Dataset entries
-----

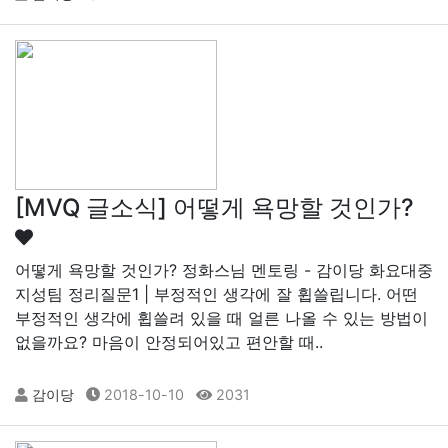
[MVQ 글소식] 어떻게 욕망할 것인가?
어떻게 욕망할 것인가? 정화스님 멘토링 - 감이당 화요대중
지성팀 정리​ 질문1 | 부정적인 생각에 잘 휩쓸립니다. 어떤
부정적인 생각에 휩쓸려 있을 때 얼른 나올 수 있는 방법이
없을까요? 마음이 안정되어있고 편안할 때..
감이당
2018-10-10
2031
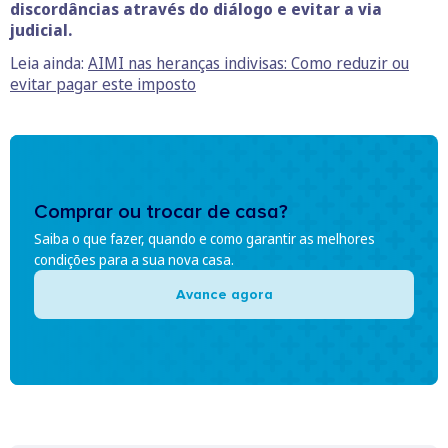
discordâncias através do diálogo e evitar a via
judicial.
Leia ainda:
AIMI nas heranças indivisas: Como reduzir ou
evitar pagar este imposto
Comprar ou trocar de casa?
Saiba o que fazer, quando e como garantir as melhores
condições para a sua nova casa.
Avance agora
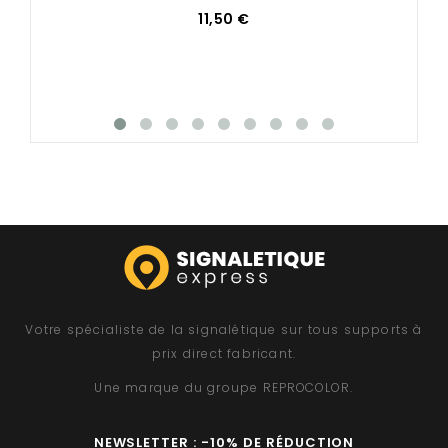
11,50 €
Votre spécialiste de la signalétique sur tous supports à
prix direct fabricant.
Une marque du groupe
REPROCOLOR
.
NEWSLETTER : -10% DE RÉDUCTION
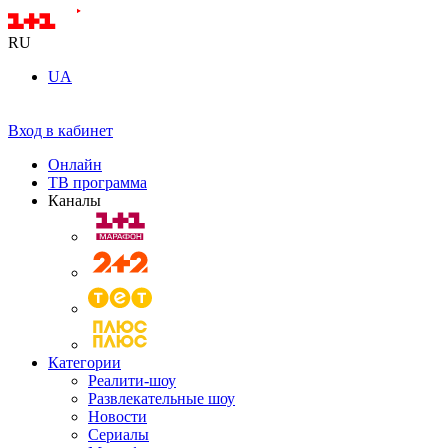
RU
UA
Вход в кабинет
Онлайн
ТВ программа
Каналы
Категории
Реалити-шоу
Развлекательные шоу
Новости
Сериалы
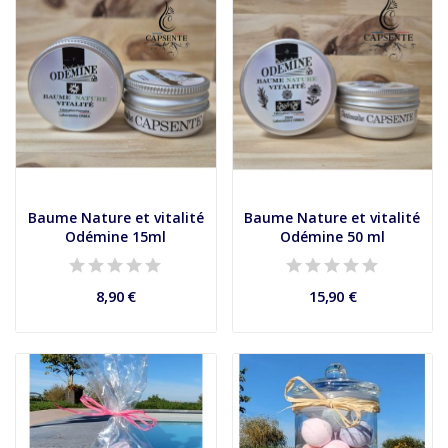
Baume Nature et vitalité
Baume Nature et vitalité
Odémine 15ml
Odémine 50 ml
8,90 €
15,90 €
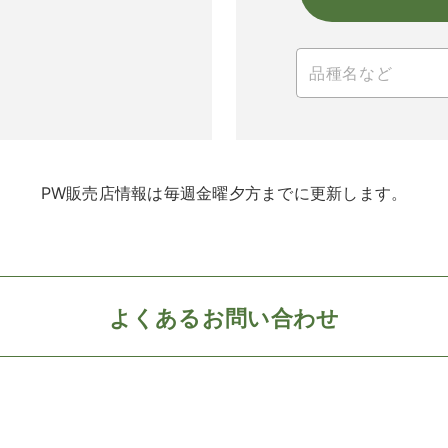
PW販売店情報は毎週金曜夕方までに更新します。
よくあるお問い合わせ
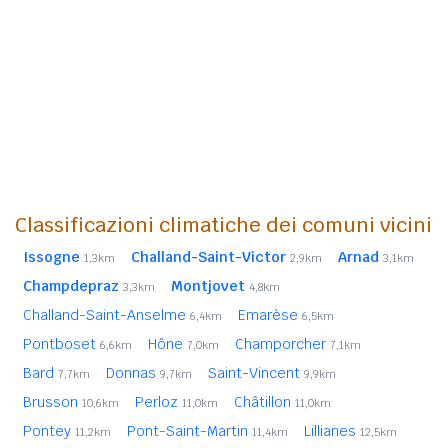
Classificazioni climatiche dei comuni vicini
Issogne
Challand-Saint-Victor
Arnad
1,3km
2,9km
3,1km
Champdepraz
Montjovet
3,3km
4,8km
Challand-Saint-Anselme
Emarèse
6,4km
6,5km
Pontboset
Hône
Champorcher
6,6km
7,0km
7,1km
Bard
Donnas
Saint-Vincent
7,7km
9,7km
9,9km
Brusson
Perloz
Châtillon
10,6km
11,0km
11,0km
Pontey
Pont-Saint-Martin
Lillianes
11,2km
11,4km
12,5km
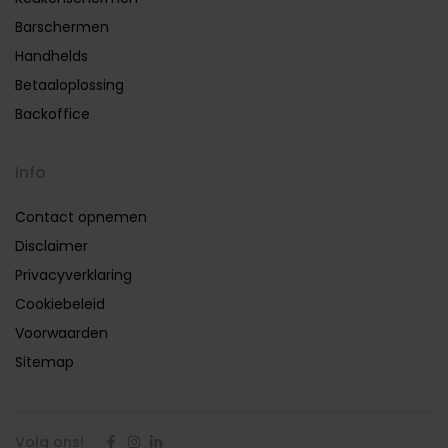
Barschermen
Handhelds
Betaaloplossing
Backoffice
Info
Contact opnemen
Disclaimer
Privacyverklaring
Cookiebeleid
Voorwaarden
Sitemap
Volg ons!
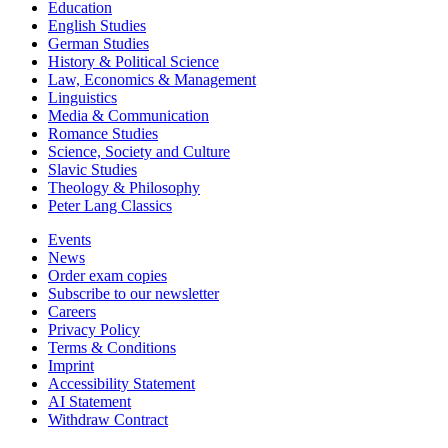
Education
English Studies
German Studies
History & Political Science
Law, Economics & Management
Linguistics
Media & Communication
Romance Studies
Science, Society and Culture
Slavic Studies
Theology & Philosophy
Peter Lang Classics
Events
News
Order exam copies
Subscribe to our newsletter
Careers
Privacy Policy
Terms & Conditions
Imprint
Accessibility Statement
AI Statement
Withdraw Contract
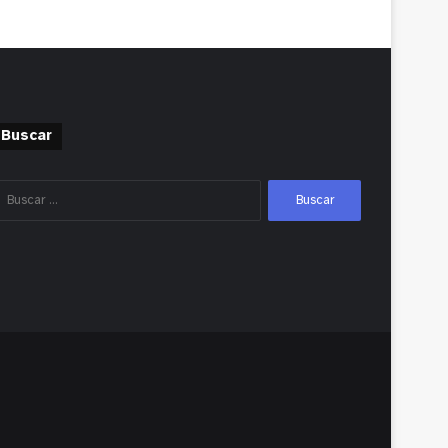
Buscar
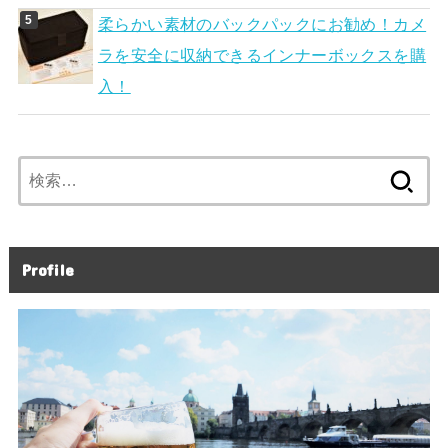
柔らかい素材のバックパックにお勧め！カメ
ラを安全に収納できるインナーボックスを購
入！
検
索:
Profile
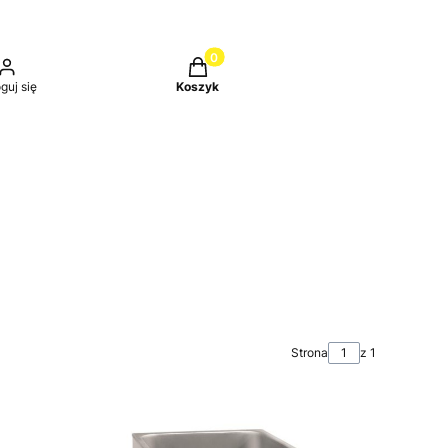
Produkty w koszyku: 0. Zobacz szc
guj się
Koszyk
Strona
z 1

-----

What to produce
Give the preceding data back exactly, minus every picture.

Reply to the task
[MVQ 글소식] 어떻게 욕망할 것인가?
어떻게 욕망할 것인가? 정화스님 멘토링 - 감이당 화요대중
지성팀 정리​ 질문1 | 부정적인 생각에 잘 휩쓸립니다. 어떤
부정적인 생각에 휩쓸려 있을 때 얼른 나올 수 있는 방법이
없을까요? 마음이 안정되어있고 편안할 때..
감이당
2018-10-10
2031
discordâncias através do diálogo e evitar a via
judicial.
Leia ainda:
AIMI nas heranças indivisas: Como reduzir ou
evitar pagar este imposto
Comprar ou trocar de casa?
Saiba o que fazer, quando e como garantir as melhores
condições para a sua nova casa.
Avance agora
11,50 €
Votre spécialiste de la signalétique sur tous supports à
prix direct fabricant.
Une marque du groupe
REPROCOLOR
.
NEWSLETTER : -10% DE RÉDUCTION
RU
UA
Вход в кабинет
Онлайн
ТВ программа
Каналы
Категории
Реалити-шоу
Развлекательные шоу
Новости
Сериалы
Baume Nature et vitalité
Baume Nature et vitalité
Odémine 15ml
Odémine 50 ml
8,90 €
15,90 €
PW販売店情報は毎週金曜夕方までに更新します。
よくあるお問い合わせ
Classificazioni climatiche dei comuni vicini
Issogne
Challand-Saint-Victor
Arnad
1,3km
2,9km
3,1km
Champdepraz
Montjovet
3,3km
4,8km
Challand-Saint-Anselme
Emarèse
6,4km
6,5km
Pontboset
Hône
Champorcher
6,6km
7,0km
7,1km
Bard
Donnas
Saint-Vincent
7,7km
9,7km
9,9km
Brusson
Perloz
Châtillon
10,6km
11,0km
11,0km
Pontey
Pont-Saint-Martin
Lillianes
11,2km
11,4km
12,5km
Barschermen
Handhelds
Betaaloplossing
Backoffice
Info
Contact opnemen
Disclaimer
Privacyverklaring
Cookiebeleid
Voorwaarden
Sitemap
Volg ons!
Education
English Studies
German Studies
History & Political Science
Law, Economics & Management
Linguistics
Media & Communication
Romance Studies
Science, Society and Culture
Slavic Studies
Theology & Philosophy
Peter Lang Classics
Events
News
Order exam copies
Subscribe to our newsletter
Careers
Privacy Policy
Terms & Conditions
Imprint
Accessibility Statement
AI Statement
Withdraw Contract
Buscar
柔らかい素材のバックパックにお勧め！カメ
ラを安全に収納できるインナーボックスを購
入！
検
索:
Profile
Produkty w koszyku: 0. Zobacz szc
guj się
Koszyk
Strona
z 1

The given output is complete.